In the emotion recognition task, the participants were asked to distinguish the emotion (fearful or neutral) of the target face. In the valid cue condition, the green frame was displayed at the same position as the cue. In the invalid cue condition, the green frame was not displayed at the cued position. The fearful and neutral faces were equal in terms of cue (target) position.

In the gender-dependent recognition task, the cue and target positions were inconsistent. Moreover, participants were asked to identify the gender (male or female) of the target face rather than recognize its emotion. In the same gender-dependent condition, the cue and target faces were of the same gender. However, in the different gender-dependent conditions, the cue and target faces were of the different genders. In all conditions during the two tasks, there were always two female faces and two male faces, and the distribution of gender within the targets was 50% male and 50% female.

Each participant completed 36 practice trials and 384 test trials. The trials in each of the four different conditions covered 25% (96 trials) of the total number of trials. The four conditions were divided into two blocks according to their task (emotion recognition and gender-dependent recognition). The experimental instructions were presented to participants before each block. In the emotion recognition block, trials of the weak and medium conditions were randomly presented. In the subsequent gender-dependent recognition block, the trials of the strong and very strong conditions were also randomized. There was a period of rest of more than 60 s after every 96 trials.

Electrophysiological recording and analysis

Electroencephalographic (EEG) data were recorded using 64 Ag/AgCl electrodes placed in a Quick-cap (conforming to the International 10–20 System). The data were referenced online to the CPz electrodes. Horizontal electrooculography (EOG) data were recorded from two electrode sites at the outer canthi of each eye. Vertical EOG data were recorded from electrodes situated on infra-orbital and supra-orbital regions of the left eye. The impedance of the electrodes was kept below 5 kΩ. The sampling rate was 500 Hz. The signal was band-pass filtered at 0–104 Hz and stored for offline analysis. The EEG processing, ERP analysis, and plotting of figures (Figs. 2, 3) were performed using the Brain Vision Analyzer 2 software (Brain Products GmbH, Berlin, Germany).
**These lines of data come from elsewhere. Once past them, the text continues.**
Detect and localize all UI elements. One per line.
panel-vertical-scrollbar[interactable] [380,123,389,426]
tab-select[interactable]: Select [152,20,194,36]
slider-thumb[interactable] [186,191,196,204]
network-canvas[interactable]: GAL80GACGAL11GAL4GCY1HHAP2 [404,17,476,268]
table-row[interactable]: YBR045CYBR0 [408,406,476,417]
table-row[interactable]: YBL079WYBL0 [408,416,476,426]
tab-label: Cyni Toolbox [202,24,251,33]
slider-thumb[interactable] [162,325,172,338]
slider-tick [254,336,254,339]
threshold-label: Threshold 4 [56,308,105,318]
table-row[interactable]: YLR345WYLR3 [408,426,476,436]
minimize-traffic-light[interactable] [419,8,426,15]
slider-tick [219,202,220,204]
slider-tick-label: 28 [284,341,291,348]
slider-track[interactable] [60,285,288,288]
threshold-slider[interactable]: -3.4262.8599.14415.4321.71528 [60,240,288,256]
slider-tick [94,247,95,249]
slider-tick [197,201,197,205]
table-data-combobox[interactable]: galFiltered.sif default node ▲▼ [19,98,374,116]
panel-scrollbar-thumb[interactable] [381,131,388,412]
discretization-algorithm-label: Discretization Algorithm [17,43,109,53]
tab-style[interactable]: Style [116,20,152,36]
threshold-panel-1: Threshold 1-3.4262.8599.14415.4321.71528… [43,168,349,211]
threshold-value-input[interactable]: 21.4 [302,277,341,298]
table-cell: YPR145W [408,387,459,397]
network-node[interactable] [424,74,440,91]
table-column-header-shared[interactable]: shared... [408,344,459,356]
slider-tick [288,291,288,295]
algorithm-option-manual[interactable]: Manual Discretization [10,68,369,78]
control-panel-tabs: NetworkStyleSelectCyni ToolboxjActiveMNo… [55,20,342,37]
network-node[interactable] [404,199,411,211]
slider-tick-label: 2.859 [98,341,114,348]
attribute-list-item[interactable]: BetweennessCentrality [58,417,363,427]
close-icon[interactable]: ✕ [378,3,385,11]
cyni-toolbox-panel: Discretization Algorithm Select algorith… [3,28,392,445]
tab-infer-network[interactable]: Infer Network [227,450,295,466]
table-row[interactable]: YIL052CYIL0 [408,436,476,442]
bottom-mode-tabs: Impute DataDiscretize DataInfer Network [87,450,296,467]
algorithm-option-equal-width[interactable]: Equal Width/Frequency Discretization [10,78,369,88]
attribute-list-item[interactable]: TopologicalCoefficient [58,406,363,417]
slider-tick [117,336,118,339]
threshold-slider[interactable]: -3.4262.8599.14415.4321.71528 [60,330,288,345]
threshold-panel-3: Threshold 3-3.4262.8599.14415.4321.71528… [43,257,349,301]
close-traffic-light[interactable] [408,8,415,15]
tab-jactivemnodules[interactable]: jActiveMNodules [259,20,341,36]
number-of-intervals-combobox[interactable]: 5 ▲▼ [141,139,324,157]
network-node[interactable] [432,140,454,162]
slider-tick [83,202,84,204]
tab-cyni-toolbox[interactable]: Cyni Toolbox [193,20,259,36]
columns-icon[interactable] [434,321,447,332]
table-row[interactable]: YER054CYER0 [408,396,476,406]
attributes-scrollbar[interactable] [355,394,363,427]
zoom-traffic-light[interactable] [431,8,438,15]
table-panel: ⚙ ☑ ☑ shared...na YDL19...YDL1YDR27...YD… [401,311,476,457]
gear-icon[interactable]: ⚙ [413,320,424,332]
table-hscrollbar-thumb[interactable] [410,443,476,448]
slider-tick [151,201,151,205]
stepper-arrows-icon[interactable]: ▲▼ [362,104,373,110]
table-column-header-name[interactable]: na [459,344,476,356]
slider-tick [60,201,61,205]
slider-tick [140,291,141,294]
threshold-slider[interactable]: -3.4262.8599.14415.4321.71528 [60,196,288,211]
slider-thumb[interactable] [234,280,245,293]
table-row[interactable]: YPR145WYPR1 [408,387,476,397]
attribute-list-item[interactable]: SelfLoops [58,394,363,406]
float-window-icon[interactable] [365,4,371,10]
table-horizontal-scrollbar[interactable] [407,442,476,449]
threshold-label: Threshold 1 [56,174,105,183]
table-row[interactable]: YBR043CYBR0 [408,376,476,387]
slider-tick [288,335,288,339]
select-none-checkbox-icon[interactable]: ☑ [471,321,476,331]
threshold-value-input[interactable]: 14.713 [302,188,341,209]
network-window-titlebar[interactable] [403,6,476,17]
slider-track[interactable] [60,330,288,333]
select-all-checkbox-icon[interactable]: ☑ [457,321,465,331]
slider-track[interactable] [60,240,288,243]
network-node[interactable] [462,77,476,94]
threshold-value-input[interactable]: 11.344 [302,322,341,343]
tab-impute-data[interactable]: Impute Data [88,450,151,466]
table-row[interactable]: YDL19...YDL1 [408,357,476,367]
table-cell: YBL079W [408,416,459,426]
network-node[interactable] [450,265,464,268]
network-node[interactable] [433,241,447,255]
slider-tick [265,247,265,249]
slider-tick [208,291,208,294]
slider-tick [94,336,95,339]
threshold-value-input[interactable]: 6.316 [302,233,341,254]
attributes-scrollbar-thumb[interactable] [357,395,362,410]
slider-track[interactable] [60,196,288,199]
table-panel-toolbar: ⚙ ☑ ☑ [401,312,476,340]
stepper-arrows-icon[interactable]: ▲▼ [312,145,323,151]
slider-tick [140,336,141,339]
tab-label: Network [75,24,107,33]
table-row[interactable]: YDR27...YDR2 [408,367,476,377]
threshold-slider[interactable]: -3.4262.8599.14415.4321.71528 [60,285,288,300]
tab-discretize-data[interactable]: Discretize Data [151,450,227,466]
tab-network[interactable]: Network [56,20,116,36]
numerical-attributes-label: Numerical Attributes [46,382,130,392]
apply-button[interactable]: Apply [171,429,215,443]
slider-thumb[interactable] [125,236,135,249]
If the electrodes could not collect standard data (e.g., loose or faulty electrodes), we adopted the interpolation method by using the electrodes nearby. In order to remove the artifact of movement, we evaluated raw data manually for obvious drifting and other artifacts before the analysis (< 5% data). A semi-automatic independent-component-analysis-based algorithm was used to perform blink correction71. The EEG data were re-referenced off-line to the average reference and band-pass filtered to 0.1–30 Hz (24 dB/octave). The ERP waveforms were time-locked to the onset of the target stimulus, and their time window was from 100 ms pre-stimulus to 1000 ms post-stimulus with a 100 ms pre-stimulus baseline. Epochs with amplitudes over ± 75 µV were automatically rejected from averaging.
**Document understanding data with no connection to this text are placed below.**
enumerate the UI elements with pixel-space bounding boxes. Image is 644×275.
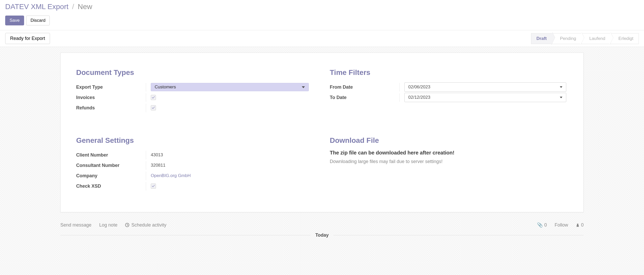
discard-button[interactable]: Discard [26, 16, 50, 25]
company-link[interactable]: OpenBIG.org GmbH [151, 173, 191, 178]
row-bottom: General Settings Client Number 43013 Con… [76, 136, 568, 191]
check-icon [152, 106, 155, 109]
label-consultant-number: Consultant Number [76, 161, 146, 170]
section-title-time-filters: Time Filters [330, 68, 568, 77]
status-step-erledigt[interactable]: Erledigt [610, 33, 639, 44]
separator-line [60, 235, 311, 235]
chevron-down-icon [302, 86, 305, 88]
value-consultant-number: 320811 [146, 163, 314, 168]
status-step-laufend[interactable]: Laufend [581, 33, 611, 44]
section-time-filters: Time Filters From Date 02/06/2023 To Dat… [330, 68, 568, 113]
send-message-button[interactable]: Send message [60, 222, 91, 228]
label-from-date: From Date [330, 83, 400, 91]
followers-count: 0 [581, 222, 584, 228]
header: DATEV XML Export / New Save Discard [0, 0, 644, 30]
export-type-value: Customers [155, 84, 176, 90]
paperclip-icon: 📎 [537, 222, 543, 228]
status-steps: Draft Pending Laufend Erledigt [531, 33, 639, 44]
chatter: Send message Log note Schedule activity … [60, 220, 584, 238]
field-company: Company OpenBIG.org GmbH [76, 171, 314, 181]
today-label: Today [315, 232, 329, 238]
check-icon [152, 96, 155, 99]
label-company: Company [76, 172, 146, 180]
form-sheet: Document Types Export Type Customers Inv… [60, 53, 584, 212]
schedule-activity-label: Schedule activity [131, 222, 166, 228]
field-refunds: Refunds [76, 103, 314, 113]
section-title-general-settings: General Settings [76, 136, 314, 145]
status-step-draft[interactable]: Draft [531, 33, 552, 44]
check-icon [152, 185, 155, 188]
breadcrumb: DATEV XML Export / New [5, 3, 639, 11]
attachments-count: 0 [544, 222, 547, 228]
section-download-file: Download File The zip file can be downlo… [330, 136, 568, 191]
to-date-value: 02/12/2023 [408, 95, 430, 100]
action-buttons: Save Discard [5, 16, 639, 30]
chatter-right: 📎 0 Follow 0 [537, 222, 584, 228]
section-title-document-types: Document Types [76, 68, 314, 77]
label-export-type: Export Type [76, 83, 146, 91]
sheet-wrap: Document Types Export Type Customers Inv… [0, 47, 644, 212]
ready-for-export-button[interactable]: Ready for Export [5, 33, 50, 44]
section-title-download-file: Download File [330, 136, 568, 145]
export-type-select[interactable]: Customers [151, 83, 309, 91]
field-check-xsd: Check XSD [76, 181, 314, 191]
chatter-actions: Send message Log note Schedule activity [60, 222, 166, 228]
download-message: The zip file can be downloaded here afte… [330, 150, 568, 156]
user-icon [576, 223, 579, 227]
label-invoices: Invoices [76, 93, 146, 102]
row-top: Document Types Export Type Customers Inv… [76, 68, 568, 113]
follow-button[interactable]: Follow [555, 222, 568, 228]
field-export-type: Export Type Customers [76, 82, 314, 92]
clock-icon [125, 223, 129, 227]
schedule-activity-button[interactable]: Schedule activity [125, 222, 166, 228]
field-from-date: From Date 02/06/2023 [330, 82, 568, 92]
save-button[interactable]: Save [5, 16, 24, 25]
chevron-down-icon [560, 86, 562, 88]
from-date-value: 02/06/2023 [408, 84, 430, 90]
label-client-number: Client Number [76, 151, 146, 159]
section-general-settings: General Settings Client Number 43013 Con… [76, 136, 314, 191]
status-step-pending[interactable]: Pending [552, 33, 582, 44]
chatter-wrap: Send message Log note Schedule activity … [0, 212, 644, 238]
label-check-xsd: Check XSD [76, 182, 146, 191]
separator-line [333, 235, 584, 235]
breadcrumb-root[interactable]: DATEV XML Export [5, 3, 68, 11]
download-note: Downloading large files may fail due to … [330, 159, 568, 164]
chatter-top: Send message Log note Schedule activity … [60, 220, 584, 232]
field-to-date: To Date 02/12/2023 [330, 92, 568, 103]
field-client-number: Client Number 43013 [76, 150, 314, 160]
statusbar: Ready for Export Draft Pending Laufend E… [0, 30, 644, 47]
section-document-types: Document Types Export Type Customers Inv… [76, 68, 314, 113]
field-invoices: Invoices [76, 92, 314, 103]
attachments-button[interactable]: 📎 0 [537, 222, 547, 228]
check-xsd-checkbox[interactable] [151, 184, 156, 189]
invoices-checkbox[interactable] [151, 95, 156, 100]
chevron-down-icon [560, 97, 562, 98]
label-refunds: Refunds [76, 104, 146, 112]
from-date-input[interactable]: 02/06/2023 [404, 82, 566, 92]
label-to-date: To Date [330, 93, 400, 102]
log-note-button[interactable]: Log note [99, 222, 117, 228]
breadcrumb-current: New [78, 3, 92, 11]
followers-button[interactable]: 0 [576, 222, 584, 228]
breadcrumb-separator: / [72, 3, 74, 11]
value-client-number: 43013 [146, 152, 314, 158]
field-consultant-number: Consultant Number 320811 [76, 160, 314, 171]
to-date-input[interactable]: 02/12/2023 [404, 93, 566, 102]
refunds-checkbox[interactable] [151, 105, 156, 110]
today-separator: Today [60, 232, 584, 238]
In the present study, the peak amplitudes of the N170 and VPP components were analyzed. Based on previously reported findings72,73 and the topographical distribution of the grand-average ERP activity, we selected the following electrodes of interest: P7, P8, PO7, and PO8 for N170 in the time window of 170–200 ms; and Fz, FCz, Cz, C1, and C2 for VPP in the time window of 170–200 ms. According to the research conducted by Luck and Gaspelin65, we further used the average value of each electrode group to reduce the number of analyses and potential type-I error in the analysis of variance outcomes. Therefore, statistical analysis did not include the electrode-dependent factors.
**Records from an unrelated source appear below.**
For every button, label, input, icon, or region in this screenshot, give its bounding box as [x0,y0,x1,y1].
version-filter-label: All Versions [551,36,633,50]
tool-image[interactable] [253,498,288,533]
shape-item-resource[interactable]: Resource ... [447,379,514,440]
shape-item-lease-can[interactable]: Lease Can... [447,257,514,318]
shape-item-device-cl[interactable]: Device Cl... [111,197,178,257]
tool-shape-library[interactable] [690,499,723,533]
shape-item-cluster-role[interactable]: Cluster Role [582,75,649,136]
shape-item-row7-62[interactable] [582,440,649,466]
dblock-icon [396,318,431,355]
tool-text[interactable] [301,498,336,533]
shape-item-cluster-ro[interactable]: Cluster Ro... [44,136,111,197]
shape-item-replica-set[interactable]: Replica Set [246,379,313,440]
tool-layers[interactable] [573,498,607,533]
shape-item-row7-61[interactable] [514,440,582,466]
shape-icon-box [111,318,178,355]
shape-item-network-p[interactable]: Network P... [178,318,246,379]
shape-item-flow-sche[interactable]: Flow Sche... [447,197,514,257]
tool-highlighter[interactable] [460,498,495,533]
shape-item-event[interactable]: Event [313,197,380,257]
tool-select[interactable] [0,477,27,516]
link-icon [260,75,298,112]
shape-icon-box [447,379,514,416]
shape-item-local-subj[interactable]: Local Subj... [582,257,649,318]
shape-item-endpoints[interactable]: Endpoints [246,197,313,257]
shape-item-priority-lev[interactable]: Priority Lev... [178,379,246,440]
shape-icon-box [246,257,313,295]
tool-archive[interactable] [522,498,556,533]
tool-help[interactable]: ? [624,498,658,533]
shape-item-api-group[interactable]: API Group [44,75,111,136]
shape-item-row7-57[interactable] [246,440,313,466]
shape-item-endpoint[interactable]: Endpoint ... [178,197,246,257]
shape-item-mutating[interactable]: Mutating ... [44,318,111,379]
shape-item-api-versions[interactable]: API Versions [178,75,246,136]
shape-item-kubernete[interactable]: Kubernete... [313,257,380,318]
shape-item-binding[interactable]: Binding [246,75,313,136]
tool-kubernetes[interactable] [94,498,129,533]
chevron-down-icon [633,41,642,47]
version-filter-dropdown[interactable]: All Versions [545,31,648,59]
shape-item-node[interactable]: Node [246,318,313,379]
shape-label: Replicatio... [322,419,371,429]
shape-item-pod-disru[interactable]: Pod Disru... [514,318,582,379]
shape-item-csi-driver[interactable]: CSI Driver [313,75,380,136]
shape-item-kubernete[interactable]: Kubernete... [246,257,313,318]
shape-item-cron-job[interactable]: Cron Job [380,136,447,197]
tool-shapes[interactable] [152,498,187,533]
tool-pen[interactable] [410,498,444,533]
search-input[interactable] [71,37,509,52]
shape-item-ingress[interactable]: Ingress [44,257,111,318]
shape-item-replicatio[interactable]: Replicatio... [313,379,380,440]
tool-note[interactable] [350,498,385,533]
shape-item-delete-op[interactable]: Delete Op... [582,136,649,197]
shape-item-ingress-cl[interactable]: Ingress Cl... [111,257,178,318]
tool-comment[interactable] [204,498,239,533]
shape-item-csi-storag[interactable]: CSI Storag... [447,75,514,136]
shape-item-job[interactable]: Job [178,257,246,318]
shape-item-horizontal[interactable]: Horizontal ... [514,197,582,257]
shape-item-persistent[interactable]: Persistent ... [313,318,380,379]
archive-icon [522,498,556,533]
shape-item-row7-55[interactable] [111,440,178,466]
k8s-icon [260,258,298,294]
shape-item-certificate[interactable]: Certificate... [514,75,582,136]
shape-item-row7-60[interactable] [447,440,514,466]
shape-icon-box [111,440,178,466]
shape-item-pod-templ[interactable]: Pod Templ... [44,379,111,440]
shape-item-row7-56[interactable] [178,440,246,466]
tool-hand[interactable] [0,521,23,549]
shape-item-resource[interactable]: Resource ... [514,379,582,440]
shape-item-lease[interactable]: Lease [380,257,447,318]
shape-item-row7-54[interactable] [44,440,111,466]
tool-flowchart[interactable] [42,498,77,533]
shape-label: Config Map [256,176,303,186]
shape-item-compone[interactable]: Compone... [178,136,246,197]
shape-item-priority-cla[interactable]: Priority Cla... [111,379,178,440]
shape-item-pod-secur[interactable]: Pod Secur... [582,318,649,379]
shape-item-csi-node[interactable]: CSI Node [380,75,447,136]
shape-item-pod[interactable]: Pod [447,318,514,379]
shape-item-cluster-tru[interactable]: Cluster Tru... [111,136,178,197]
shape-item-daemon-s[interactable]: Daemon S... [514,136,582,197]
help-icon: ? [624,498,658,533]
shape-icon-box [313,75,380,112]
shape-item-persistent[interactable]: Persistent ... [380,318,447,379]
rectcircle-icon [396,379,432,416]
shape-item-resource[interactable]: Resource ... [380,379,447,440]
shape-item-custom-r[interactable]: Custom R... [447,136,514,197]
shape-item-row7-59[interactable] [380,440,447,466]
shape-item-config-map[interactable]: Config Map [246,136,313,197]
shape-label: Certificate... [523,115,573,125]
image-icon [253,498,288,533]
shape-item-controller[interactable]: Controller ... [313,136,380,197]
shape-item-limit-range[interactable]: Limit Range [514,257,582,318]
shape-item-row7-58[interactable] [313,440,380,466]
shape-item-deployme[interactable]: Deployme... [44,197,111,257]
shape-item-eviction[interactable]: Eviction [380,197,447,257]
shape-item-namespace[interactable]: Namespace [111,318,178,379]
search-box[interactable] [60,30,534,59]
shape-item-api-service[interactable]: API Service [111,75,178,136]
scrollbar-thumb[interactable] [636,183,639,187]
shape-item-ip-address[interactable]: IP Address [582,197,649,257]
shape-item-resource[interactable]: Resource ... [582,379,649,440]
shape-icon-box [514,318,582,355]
Two-way repeated-measures analysis of variance (ANOVA) was used to analyze the ERPs and RT as dependent variables and top-down controls and cue emotion at the cue position in the target as within-subjects factors. Degrees of freedom were corrected according to the Greenhouse–Geisser method. In addition, the Bonferroni correction method was utilized for multiple comparisons. All the statistical analyses were conducted using the SPSS 19.0 software (IBM, Armonk, NY, USA).